Donnez-leur un bout de place
dont vous ne savez que faire
tant l’espace vous semblerait
difficile à aménager et ils vont
multiplier les plans, les caches et les
perspectives pour en faire un lieu
regorgeant de surprises. Architecte
et fondateur de l’agence H20, Jean-
Jacques Hubert a notamment déjà
travaillé sur un tel projet quand il
s’est agi de rénover un ancien pavillon
de jardin dont il avait épousé
les formes pour mieux en reconsidérer
l’agencement intérieur. D’un
espace perdu dans le fond de sa propriété,
il a fait une jolie habitation
à vivre, un peu claustro mais diablement
fonctionnelle, où la force
résidait dans la compartimentation.
La démarche de cette chambre
d’enfants est partie de la même réflexion.

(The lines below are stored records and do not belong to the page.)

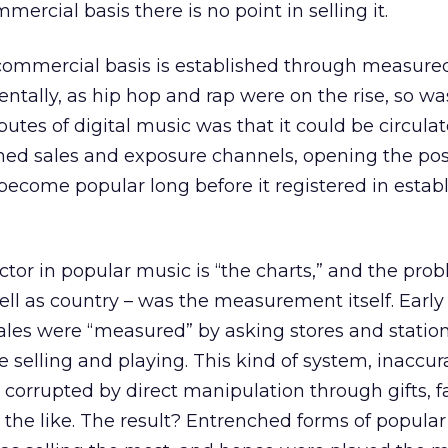
ercial basis there is no point in selling it.
commercial basis is established through measured
entally, as hip hop and rap were on the rise, so was
butes of digital music was that it could be circulat
shed sales and exposure channels, opening the poss
ecome popular long before it registered in estab
ctor in popular music is “the charts,” and the prob
ell as country – was the measurement itself. Early 
ales were “measured” by asking stores and statio
 selling and playing. This kind of system, inaccur
 corrupted by direct manipulation through gifts, f
the like. The result? Entrenched forms of popula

A savoir comment faire cohabiter
deux enfants de cinq et un an
dans une chambre de 11, 54 mètres
carrés en y intégrant les lits, les bureaux,
le armoires de rangement et
les monceaux de jouets et de livres...
Un meuble à vivre
La première idée était de jouer sur le lit
à deux étages, classique, mais mangeur
d’espaces. Finalement, ce paparchitecte
s’est rabattu sur l’idée de créer un
meuble. C’est un bloc qui a été sculpté
au gré des besoins, une micro-architecture
en panneaux de médium qui
renvoie à l’esprit d’une cabane dans
les arbres: le lit est suspendu, le socle
devient banc, des niches sont aménagées
dans chaque élément porteur, une
porte coulissante permet de cloisonner
la chambre quand la grande veut se
retrouver dans son espace personnel.
C’est un refuge pour les enfants, mais,
corollaire obligé, un sanctuaire pas toujours
facile d’accès pour les parents.
Générateur de parcours, ce
meuble, totalement en accord avec
la ludicité enfantine, permet par
ailleurs de développer agilité, motricité,
mobilité, et d’ouvrir des perspectives
nouvelles: ainsi du bureau
qui ouvre sur la pièce plutôt que de
se retrouver acculé contre un mur
borgne.
Du haut de son lit perché et
de la fenêtre percée qui lui permet
de jeter un oeil à tout moment sur
son petit frère, Eva est comme une
princesse dans son château-fort.
Certains aiment diviser pour mieux
régner. Ici, l’adage serait plutôt de
diviser pour mieux partager, même
si la répartition de l’espace sera assurément
à reconsidérer quand le petit
sera devenu grand.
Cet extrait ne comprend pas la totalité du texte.